- Work required -
Pictures aside, return every line below exactly as written.

- Material for this task -
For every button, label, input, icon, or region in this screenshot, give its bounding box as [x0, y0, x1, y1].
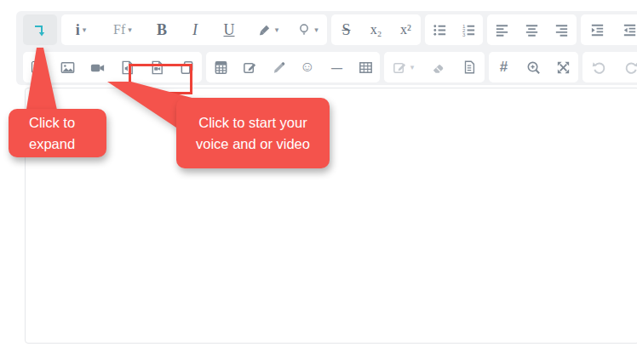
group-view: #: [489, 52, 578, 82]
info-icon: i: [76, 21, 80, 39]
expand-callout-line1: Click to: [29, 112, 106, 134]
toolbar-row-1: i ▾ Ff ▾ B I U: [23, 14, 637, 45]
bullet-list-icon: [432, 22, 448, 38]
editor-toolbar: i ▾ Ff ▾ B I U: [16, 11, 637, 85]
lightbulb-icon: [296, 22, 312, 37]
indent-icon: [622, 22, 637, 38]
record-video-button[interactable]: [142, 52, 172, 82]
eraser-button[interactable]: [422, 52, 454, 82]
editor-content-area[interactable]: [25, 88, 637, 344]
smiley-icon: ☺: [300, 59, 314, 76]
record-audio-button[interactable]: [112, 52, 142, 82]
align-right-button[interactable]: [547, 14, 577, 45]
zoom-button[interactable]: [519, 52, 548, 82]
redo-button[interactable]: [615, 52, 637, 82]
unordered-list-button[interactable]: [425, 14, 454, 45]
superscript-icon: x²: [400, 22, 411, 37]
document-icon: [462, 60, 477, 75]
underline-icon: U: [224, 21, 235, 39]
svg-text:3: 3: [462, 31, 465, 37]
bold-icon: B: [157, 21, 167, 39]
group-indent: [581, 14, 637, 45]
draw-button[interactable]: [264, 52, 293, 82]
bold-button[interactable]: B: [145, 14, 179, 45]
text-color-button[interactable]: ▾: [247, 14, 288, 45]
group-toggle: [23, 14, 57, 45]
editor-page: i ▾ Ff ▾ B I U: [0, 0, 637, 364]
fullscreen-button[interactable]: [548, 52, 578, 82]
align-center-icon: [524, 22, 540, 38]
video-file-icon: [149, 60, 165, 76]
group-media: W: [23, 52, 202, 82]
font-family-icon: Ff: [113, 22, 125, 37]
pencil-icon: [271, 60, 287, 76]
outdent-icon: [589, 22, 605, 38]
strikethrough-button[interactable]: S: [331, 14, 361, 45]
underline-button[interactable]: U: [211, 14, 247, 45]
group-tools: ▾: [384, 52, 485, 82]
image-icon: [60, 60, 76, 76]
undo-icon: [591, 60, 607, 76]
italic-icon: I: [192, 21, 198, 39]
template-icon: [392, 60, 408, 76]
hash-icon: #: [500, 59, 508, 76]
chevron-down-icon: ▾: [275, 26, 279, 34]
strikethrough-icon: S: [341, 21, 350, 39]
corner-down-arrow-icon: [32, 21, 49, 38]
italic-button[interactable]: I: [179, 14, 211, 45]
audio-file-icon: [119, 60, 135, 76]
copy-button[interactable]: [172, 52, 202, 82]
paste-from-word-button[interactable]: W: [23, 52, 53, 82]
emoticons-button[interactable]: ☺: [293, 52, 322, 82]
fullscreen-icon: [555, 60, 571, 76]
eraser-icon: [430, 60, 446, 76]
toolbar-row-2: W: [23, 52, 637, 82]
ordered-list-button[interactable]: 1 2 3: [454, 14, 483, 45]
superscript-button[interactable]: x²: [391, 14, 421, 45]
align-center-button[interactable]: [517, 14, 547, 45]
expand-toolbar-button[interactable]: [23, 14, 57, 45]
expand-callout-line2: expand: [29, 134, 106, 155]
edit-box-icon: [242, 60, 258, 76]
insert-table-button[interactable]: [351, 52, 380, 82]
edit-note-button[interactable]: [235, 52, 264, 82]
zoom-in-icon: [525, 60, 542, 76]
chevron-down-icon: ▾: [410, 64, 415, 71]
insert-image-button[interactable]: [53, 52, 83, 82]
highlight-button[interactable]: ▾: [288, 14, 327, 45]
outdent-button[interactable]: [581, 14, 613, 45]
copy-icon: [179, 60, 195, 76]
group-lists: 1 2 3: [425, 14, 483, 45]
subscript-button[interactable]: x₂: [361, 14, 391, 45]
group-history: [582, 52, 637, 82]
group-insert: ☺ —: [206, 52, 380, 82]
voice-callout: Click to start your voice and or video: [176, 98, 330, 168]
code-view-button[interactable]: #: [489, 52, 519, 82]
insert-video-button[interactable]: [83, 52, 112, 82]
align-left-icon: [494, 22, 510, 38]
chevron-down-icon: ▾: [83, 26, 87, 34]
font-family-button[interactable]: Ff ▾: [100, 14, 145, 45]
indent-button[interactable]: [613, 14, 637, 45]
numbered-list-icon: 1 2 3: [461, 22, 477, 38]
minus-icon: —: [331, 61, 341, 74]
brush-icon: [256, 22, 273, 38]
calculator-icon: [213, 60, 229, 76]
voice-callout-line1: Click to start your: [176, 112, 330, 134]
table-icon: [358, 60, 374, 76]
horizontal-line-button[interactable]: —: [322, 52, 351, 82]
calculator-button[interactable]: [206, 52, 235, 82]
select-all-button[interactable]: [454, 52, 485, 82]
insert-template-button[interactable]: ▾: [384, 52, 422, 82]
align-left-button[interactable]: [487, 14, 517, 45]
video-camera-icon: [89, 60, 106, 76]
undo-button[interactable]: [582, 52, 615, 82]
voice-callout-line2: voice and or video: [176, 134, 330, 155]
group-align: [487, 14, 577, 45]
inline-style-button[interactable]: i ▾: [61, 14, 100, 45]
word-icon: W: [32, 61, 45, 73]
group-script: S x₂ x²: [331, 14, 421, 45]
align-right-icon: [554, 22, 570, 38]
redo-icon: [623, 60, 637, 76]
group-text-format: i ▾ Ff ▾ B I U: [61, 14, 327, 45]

- Written response -
For every button, label, input, icon, or region in this screenshot, give its bounding box as [x0, y0, x1, y1].
group-view: #: [489, 52, 578, 82]
info-icon: i: [76, 21, 80, 39]
expand-callout-line1: Click to: [29, 112, 106, 134]
toolbar-row-1: i ▾ Ff ▾ B I U: [23, 14, 637, 45]
bullet-list-icon: [432, 22, 448, 38]
editor-toolbar: i ▾ Ff ▾ B I U: [16, 11, 637, 85]
lightbulb-icon: [296, 22, 312, 37]
indent-icon: [622, 22, 637, 38]
record-video-button[interactable]: [142, 52, 172, 82]
eraser-button[interactable]: [422, 52, 454, 82]
editor-content-area[interactable]: [25, 88, 637, 344]
smiley-icon: ☺: [300, 59, 314, 76]
record-audio-button[interactable]: [112, 52, 142, 82]
align-right-button[interactable]: [547, 14, 577, 45]
zoom-button[interactable]: [519, 52, 548, 82]
redo-button[interactable]: [615, 52, 637, 82]
unordered-list-button[interactable]: [425, 14, 454, 45]
superscript-icon: x²: [400, 22, 411, 37]
document-icon: [462, 60, 477, 75]
underline-icon: U: [224, 21, 235, 39]
svg-text:3: 3: [462, 31, 465, 37]
bold-icon: B: [157, 21, 167, 39]
group-indent: [581, 14, 637, 45]
draw-button[interactable]: [264, 52, 293, 82]
bold-button[interactable]: B: [145, 14, 179, 45]
text-color-button[interactable]: ▾: [247, 14, 288, 45]
group-toggle: [23, 14, 57, 45]
editor-page: i ▾ Ff ▾ B I U: [0, 0, 637, 364]
fullscreen-button[interactable]: [548, 52, 578, 82]
align-center-icon: [524, 22, 540, 38]
video-file-icon: [149, 60, 165, 76]
group-media: W: [23, 52, 202, 82]
font-family-icon: Ff: [113, 22, 125, 37]
pencil-icon: [271, 60, 287, 76]
outdent-icon: [589, 22, 605, 38]
strikethrough-button[interactable]: S: [331, 14, 361, 45]
underline-button[interactable]: U: [211, 14, 247, 45]
group-tools: ▾: [384, 52, 485, 82]
image-icon: [60, 60, 76, 76]
undo-icon: [591, 60, 607, 76]
italic-icon: I: [192, 21, 198, 39]
template-icon: [392, 60, 408, 76]
hash-icon: #: [500, 59, 508, 76]
chevron-down-icon: ▾: [275, 26, 279, 34]
strikethrough-icon: S: [341, 21, 350, 39]
corner-down-arrow-icon: [32, 21, 49, 38]
italic-button[interactable]: I: [179, 14, 211, 45]
audio-file-icon: [119, 60, 135, 76]
copy-button[interactable]: [172, 52, 202, 82]
paste-from-word-button[interactable]: W: [23, 52, 53, 82]
emoticons-button[interactable]: ☺: [293, 52, 322, 82]
fullscreen-icon: [555, 60, 571, 76]
eraser-icon: [430, 60, 446, 76]
toolbar-row-2: W: [23, 52, 637, 82]
ordered-list-button[interactable]: 1 2 3: [454, 14, 483, 45]
superscript-button[interactable]: x²: [391, 14, 421, 45]
align-center-button[interactable]: [517, 14, 547, 45]
expand-toolbar-button[interactable]: [23, 14, 57, 45]
expand-callout-line2: expand: [29, 134, 106, 155]
edit-box-icon: [242, 60, 258, 76]
insert-table-button[interactable]: [351, 52, 380, 82]
edit-note-button[interactable]: [235, 52, 264, 82]
zoom-in-icon: [525, 60, 542, 76]
chevron-down-icon: ▾: [410, 64, 415, 71]
insert-image-button[interactable]: [53, 52, 83, 82]
highlight-button[interactable]: ▾: [288, 14, 327, 45]
outdent-button[interactable]: [581, 14, 613, 45]
copy-icon: [179, 60, 195, 76]
group-lists: 1 2 3: [425, 14, 483, 45]
subscript-button[interactable]: x₂: [361, 14, 391, 45]
group-history: [582, 52, 637, 82]
group-insert: ☺ —: [206, 52, 380, 82]
voice-callout: Click to start your voice and or video: [176, 98, 330, 168]
code-view-button[interactable]: #: [489, 52, 519, 82]
insert-video-button[interactable]: [83, 52, 112, 82]
align-left-icon: [494, 22, 510, 38]
chevron-down-icon: ▾: [83, 26, 87, 34]
font-family-button[interactable]: Ff ▾: [100, 14, 145, 45]
indent-button[interactable]: [613, 14, 637, 45]
numbered-list-icon: 1 2 3: [461, 22, 477, 38]
minus-icon: —: [331, 61, 341, 74]
brush-icon: [256, 22, 273, 38]
calculator-icon: [213, 60, 229, 76]
voice-callout-line1: Click to start your: [176, 112, 330, 134]
table-icon: [358, 60, 374, 76]
horizontal-line-button[interactable]: —: [322, 52, 351, 82]
calculator-button[interactable]: [206, 52, 235, 82]
select-all-button[interactable]: [454, 52, 485, 82]
insert-template-button[interactable]: ▾: [384, 52, 422, 82]
align-left-button[interactable]: [487, 14, 517, 45]
video-camera-icon: [89, 60, 106, 76]
undo-button[interactable]: [582, 52, 615, 82]
voice-callout-line2: voice and or video: [176, 134, 330, 155]
group-align: [487, 14, 577, 45]
inline-style-button[interactable]: i ▾: [61, 14, 100, 45]
word-icon: W: [32, 61, 45, 73]
group-script: S x₂ x²: [331, 14, 421, 45]
align-right-icon: [554, 22, 570, 38]
redo-icon: [623, 60, 637, 76]
group-text-format: i ▾ Ff ▾ B I U: [61, 14, 327, 45]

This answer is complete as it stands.